> [WHAT IS NEEDED]: The records follow. Retype them without a single change.

> [THE DATA]:
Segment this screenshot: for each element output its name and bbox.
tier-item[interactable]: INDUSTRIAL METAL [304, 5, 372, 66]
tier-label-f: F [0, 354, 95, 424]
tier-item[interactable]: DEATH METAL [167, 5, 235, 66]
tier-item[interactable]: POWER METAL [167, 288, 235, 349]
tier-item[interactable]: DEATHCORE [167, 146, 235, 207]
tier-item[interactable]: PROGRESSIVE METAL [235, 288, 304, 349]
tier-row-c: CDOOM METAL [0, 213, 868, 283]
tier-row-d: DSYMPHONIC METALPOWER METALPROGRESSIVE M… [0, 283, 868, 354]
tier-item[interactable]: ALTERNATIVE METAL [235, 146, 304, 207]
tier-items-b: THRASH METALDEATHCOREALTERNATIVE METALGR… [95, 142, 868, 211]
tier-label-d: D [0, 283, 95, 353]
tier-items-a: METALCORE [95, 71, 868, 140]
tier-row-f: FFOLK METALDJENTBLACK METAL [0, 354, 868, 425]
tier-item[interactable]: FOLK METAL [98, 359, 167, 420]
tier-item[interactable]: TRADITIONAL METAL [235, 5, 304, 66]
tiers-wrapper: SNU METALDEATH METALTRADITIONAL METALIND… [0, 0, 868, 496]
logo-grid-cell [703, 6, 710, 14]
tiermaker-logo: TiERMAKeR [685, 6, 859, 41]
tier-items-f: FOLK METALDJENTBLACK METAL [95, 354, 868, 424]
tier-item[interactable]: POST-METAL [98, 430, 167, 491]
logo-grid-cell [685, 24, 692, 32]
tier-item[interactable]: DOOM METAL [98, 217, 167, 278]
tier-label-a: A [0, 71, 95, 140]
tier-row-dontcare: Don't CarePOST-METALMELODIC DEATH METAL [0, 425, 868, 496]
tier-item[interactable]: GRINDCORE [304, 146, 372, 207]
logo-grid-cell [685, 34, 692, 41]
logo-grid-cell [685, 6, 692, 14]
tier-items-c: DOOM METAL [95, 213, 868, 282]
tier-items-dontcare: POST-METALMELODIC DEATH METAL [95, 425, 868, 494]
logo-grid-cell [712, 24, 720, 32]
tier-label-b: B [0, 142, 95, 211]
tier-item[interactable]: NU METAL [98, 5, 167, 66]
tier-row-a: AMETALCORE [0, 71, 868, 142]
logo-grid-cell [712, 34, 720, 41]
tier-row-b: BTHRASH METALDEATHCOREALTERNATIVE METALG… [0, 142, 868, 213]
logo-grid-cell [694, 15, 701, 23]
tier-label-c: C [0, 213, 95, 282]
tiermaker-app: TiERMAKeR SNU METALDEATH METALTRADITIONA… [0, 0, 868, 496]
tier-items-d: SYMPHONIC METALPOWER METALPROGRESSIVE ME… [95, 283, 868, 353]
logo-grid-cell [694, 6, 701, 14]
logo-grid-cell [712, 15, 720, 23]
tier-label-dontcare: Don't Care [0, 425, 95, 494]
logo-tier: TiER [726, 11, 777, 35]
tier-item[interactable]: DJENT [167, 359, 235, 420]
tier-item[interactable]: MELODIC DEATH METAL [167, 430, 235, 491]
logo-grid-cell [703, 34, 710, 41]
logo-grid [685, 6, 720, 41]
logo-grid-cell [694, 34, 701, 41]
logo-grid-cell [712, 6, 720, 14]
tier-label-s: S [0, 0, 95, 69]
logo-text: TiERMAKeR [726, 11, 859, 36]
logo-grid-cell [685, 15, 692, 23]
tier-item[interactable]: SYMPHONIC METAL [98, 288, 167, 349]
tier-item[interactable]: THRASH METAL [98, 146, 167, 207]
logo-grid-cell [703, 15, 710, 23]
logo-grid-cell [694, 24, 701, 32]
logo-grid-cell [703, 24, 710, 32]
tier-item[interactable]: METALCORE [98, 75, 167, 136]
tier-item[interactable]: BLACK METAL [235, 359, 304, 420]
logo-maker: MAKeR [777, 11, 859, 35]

> [COMPLETED TASK]:
Segment this screenshot: for each element output its name and bbox.
tier-item[interactable]: INDUSTRIAL METAL [304, 5, 372, 66]
tier-label-f: F [0, 354, 95, 424]
tier-item[interactable]: DEATH METAL [167, 5, 235, 66]
tier-item[interactable]: POWER METAL [167, 288, 235, 349]
tier-item[interactable]: DEATHCORE [167, 146, 235, 207]
tier-item[interactable]: PROGRESSIVE METAL [235, 288, 304, 349]
tier-row-c: CDOOM METAL [0, 213, 868, 283]
tier-row-d: DSYMPHONIC METALPOWER METALPROGRESSIVE M… [0, 283, 868, 354]
tier-item[interactable]: ALTERNATIVE METAL [235, 146, 304, 207]
tier-items-b: THRASH METALDEATHCOREALTERNATIVE METALGR… [95, 142, 868, 211]
tier-label-d: D [0, 283, 95, 353]
tier-items-a: METALCORE [95, 71, 868, 140]
tier-row-f: FFOLK METALDJENTBLACK METAL [0, 354, 868, 425]
tier-item[interactable]: FOLK METAL [98, 359, 167, 420]
tier-item[interactable]: TRADITIONAL METAL [235, 5, 304, 66]
tiers-wrapper: SNU METALDEATH METALTRADITIONAL METALIND… [0, 0, 868, 496]
logo-grid-cell [703, 6, 710, 14]
tiermaker-logo: TiERMAKeR [685, 6, 859, 41]
tier-items-f: FOLK METALDJENTBLACK METAL [95, 354, 868, 424]
tier-item[interactable]: POST-METAL [98, 430, 167, 491]
logo-grid-cell [685, 24, 692, 32]
tier-item[interactable]: DOOM METAL [98, 217, 167, 278]
tier-label-a: A [0, 71, 95, 140]
tier-row-dontcare: Don't CarePOST-METALMELODIC DEATH METAL [0, 425, 868, 496]
tier-item[interactable]: GRINDCORE [304, 146, 372, 207]
logo-grid-cell [685, 34, 692, 41]
logo-grid-cell [685, 6, 692, 14]
tier-items-c: DOOM METAL [95, 213, 868, 282]
tier-items-dontcare: POST-METALMELODIC DEATH METAL [95, 425, 868, 494]
logo-grid-cell [712, 24, 720, 32]
tier-label-b: B [0, 142, 95, 211]
tier-item[interactable]: NU METAL [98, 5, 167, 66]
tier-row-a: AMETALCORE [0, 71, 868, 142]
logo-grid-cell [712, 34, 720, 41]
tier-row-b: BTHRASH METALDEATHCOREALTERNATIVE METALG… [0, 142, 868, 213]
logo-grid-cell [694, 15, 701, 23]
tier-label-c: C [0, 213, 95, 282]
tiermaker-app: TiERMAKeR SNU METALDEATH METALTRADITIONA… [0, 0, 868, 496]
tier-items-d: SYMPHONIC METALPOWER METALPROGRESSIVE ME… [95, 283, 868, 353]
logo-grid-cell [694, 6, 701, 14]
logo-grid-cell [712, 15, 720, 23]
tier-label-dontcare: Don't Care [0, 425, 95, 494]
logo-tier: TiER [726, 11, 777, 35]
tier-item[interactable]: DJENT [167, 359, 235, 420]
tier-item[interactable]: MELODIC DEATH METAL [167, 430, 235, 491]
logo-grid-cell [703, 34, 710, 41]
logo-grid [685, 6, 720, 41]
logo-grid-cell [694, 34, 701, 41]
logo-grid-cell [712, 6, 720, 14]
tier-label-s: S [0, 0, 95, 69]
logo-text: TiERMAKeR [726, 11, 859, 36]
logo-grid-cell [685, 15, 692, 23]
tier-item[interactable]: SYMPHONIC METAL [98, 288, 167, 349]
tier-item[interactable]: THRASH METAL [98, 146, 167, 207]
logo-grid-cell [703, 15, 710, 23]
logo-grid-cell [694, 24, 701, 32]
logo-grid-cell [703, 24, 710, 32]
tier-item[interactable]: METALCORE [98, 75, 167, 136]
tier-item[interactable]: BLACK METAL [235, 359, 304, 420]
logo-maker: MAKeR [777, 11, 859, 35]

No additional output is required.